Retour des migrants au Maroc : entre stigmatisation sociale et rejet familial

Le retour des migrants marocains dans leur pays d’origine s’accompagne souvent d’une double épreuve, celle du regard de la société et parfois du rejet au sein de la cellule familiale. Ce phénomène, documenté par des journalistes spécialisés, met en lumière les difficultés de réintégration auxquelles sont confrontés ces citoyens après l’échec de leur projet migratoire.

Hicham Houdaïfa, membre du Réseau marocain des journalistes des migrations (RMJM), rapporte le témoignage poignant d’un de ces migrants, résumant sa situation par ces mots : «Je n’ai droit qu’à mon canapé.» Cette déclaration illustre la précarité et la marginalisation vécues par certains à leur retour.

Un retour sous le poids de l’opprobre

Le retour, souvent perçu comme un échec personnel, n’est pas uniquement une déconvenue administrative ou économique. Il se transforme fréquemment en une épreuve sociale et psychologique profonde. Les migrants concernés font face à une stigmatisation qui peut provenir de leur entourage proche comme de la société dans son ensemble.

Cette stigmatisation s’ajoute aux défis matériels de la réintégration, tels que la recherche d’un emploi ou d’un logement stable. L’écart entre les attentes nourries avant le départ et la réalité du retour crée une situation de détresse pour de nombreux individus et familles.

Le rôle des réseaux de journalistes

Des structures comme le Réseau marocain des journalistes des migrations travaillent à documenter ces réalités complexes. Leur objectif est de donner une voix à ces parcours souvent tus et de fournir une information factuelle sur les dimensions humaines des flux migratoires.
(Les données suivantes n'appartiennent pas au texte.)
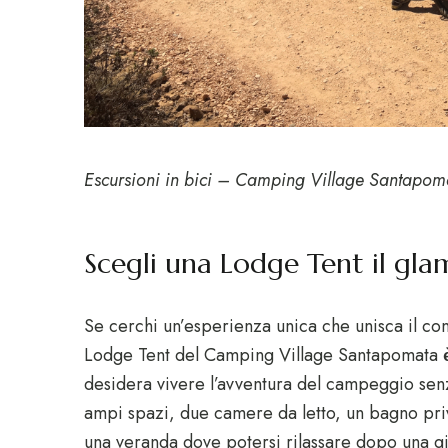
Escursioni in bici – Camping Village Santapom
Scegli una Lodge Tent il glam
Se cerchi un’esperienza unica che unisca il con
Lodge Tent del Camping Village Santapomata è la
desidera vivere l’avventura del campeggio sen
ampi spazi, due camere da letto, un bagno pri
una veranda dove potersi rilassare dopo una gi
Leur travail de collecte de témoignages permet de mieux comprendre les mécanismes de l’exclusion qui peuvent suivre le retour. Il met en évidence la nécessité de considérer la migration dans toutes ses phases, y compris celle, souvent négligée, du retour et de la réintégration.
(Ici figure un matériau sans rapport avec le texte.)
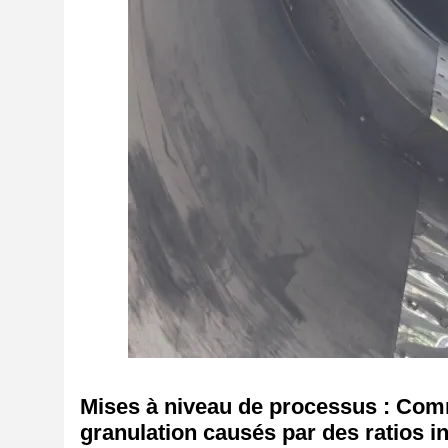
Mises à niveau de processus : Com
granulation causés par des ratios i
Un enjeu de politique sociale

La situation de ces migrants de retour pose des questions importantes en matière de politiques publiques. Elle interroge sur les dispositifs d’accompagnement existants pour faciliter leur réinsertion socio-économique et psychologique.
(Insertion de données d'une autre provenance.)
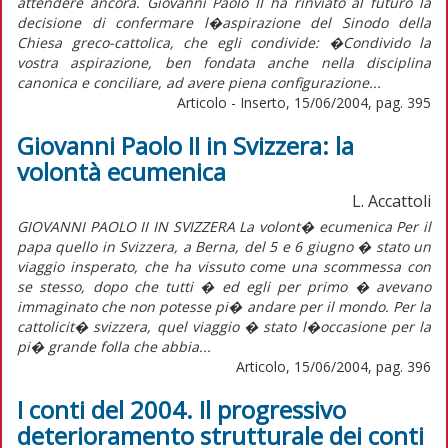
attendere ancora. Giovanni Paolo II ha rinviato al futuro la
decisione di confermare l�aspirazione del Sinodo della
Chiesa greco-cattolica, che egli condivide: �Condivido la
vostra aspirazione, ben fondata anche nella disciplina
canonica e conciliare, ad avere piena configurazione...
Articolo - Inserto, 15/06/2004, pag. 395
Giovanni Paolo II in Svizzera: la
volontà ecumenica
L. Accattoli
GIOVANNI PAOLO II IN SVIZZERA La volont� ecumenica Per il
papa quello in Svizzera, a Berna, del 5 e 6 giugno � stato un
viaggio insperato, che ha vissuto come una scommessa con
se stesso, dopo che tutti � ed egli per primo � avevano
immaginato che non potesse pi� andare per il mondo. Per la
cattolicit� svizzera, quel viaggio � stato l�occasione per la
pi� grande folla che abbia...
Articolo, 15/06/2004, pag. 396
I conti del 2004. Il progressivo
deterioramento strutturale dei conti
Au delà de l’aide matérielle, la question de la lutte contre les préjugés et la stigmatisation sociale apparaît comme un élément clé. L’expérience de ces citoyens montre que la réintégration réussie passe aussi par un changement de regard collectif sur l’échec et les parcours de vie non linéaires.

Les prochaines étapes pourraient inclure une évaluation plus systématique des besoins spécifiques de cette population. Une coordination renforcée entre les acteurs institutionnels, associatifs et les chercheurs serait nécessaire pour développer des réponses adaptées. La poursuite du travail de documentation et de sensibilisation mené par les journalistes spécialisés reste également cruciale pour informer le débat public et l’action politique sur cette question sociale sensible.